# Switchcrafters questions, again...



## Josef Rieder (Jan 18, 2008)

Does anyone know if you can buy switchcrafters turnouts with insulated frogs? Also, is it possible to specify stainless steel spikes instead of steel?


----------



## Pete Thornton (Jan 2, 2008)

Josef, 

You probably don't want to specify stainless steel spikes. Most folk find that they work loose - do a search on the archives.


----------



## JerryB (Jan 2, 2008)

Josef: 

I don't see either of these options on their web page, but thought I remembered someone posting that the insulated frogs were a possibility. 

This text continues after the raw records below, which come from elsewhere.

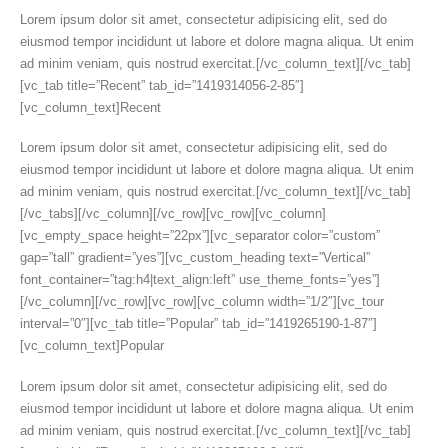
Lorem ipsum dolor sit amet, consectetur adipisicing elit, sed do
eiusmod tempor incididunt ut labore et dolore magna aliqua. Ut enim
ad minim veniam, quis nostrud exercitat.[/vc_column_text][/vc_tab]
[vc_tab title=”Recent” tab_id=”1419314056-2-85″]
[vc_column_text]Recent
Lorem ipsum dolor sit amet, consectetur adipisicing elit, sed do
eiusmod tempor incididunt ut labore et dolore magna aliqua. Ut enim
ad minim veniam, quis nostrud exercitat.[/vc_column_text][/vc_tab]
[/vc_tabs][/vc_column][/vc_row][vc_row][vc_column]
[vc_empty_space height=”22px”][vc_separator color=”custom”
gap=”tall” gradient=”yes”][vc_custom_heading text=”Vertical”
font_container=”tag:h4|text_align:left” use_theme_fonts=”yes”]
[/vc_column][/vc_row][vc_row][vc_column width=”1/2″][vc_tour
interval=”0″][vc_tab title=”Popular” tab_id=”1419265190-1-87″]
[vc_column_text]Popular
Lorem ipsum dolor sit amet, consectetur adipisicing elit, sed do
eiusmod tempor incididunt ut labore et dolore magna aliqua. Ut enim
ad minim veniam, quis nostrud exercitat.[/vc_column_text][/vc_tab]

Probably best to either give Switch Crafters a call: 
(541) 990-4455 

--or-- 

Email them: 
mailto:[email protected] 

Like Pete, I would generally recommend against SS spikes in wood ties, but I don't have any direct experience with the composite material Switch Crafers uses. Be interesting to find out how SS holds over time.

Happy RRing, 

Jerry


----------



## 1wpgs4 (Mar 25, 2008)

SwitchCrafters.com does offer insulated frogs, however with the addition of two insulated rail joiners on the two rails coming from the frog point and a micro-switch at the points end, you now have an insulated frog. SwitchCrafters does offer a water-proof micro-switch with installation for $17 on any of their switches. You may want to call them at  541-990-4455. Hope this helps out.


----------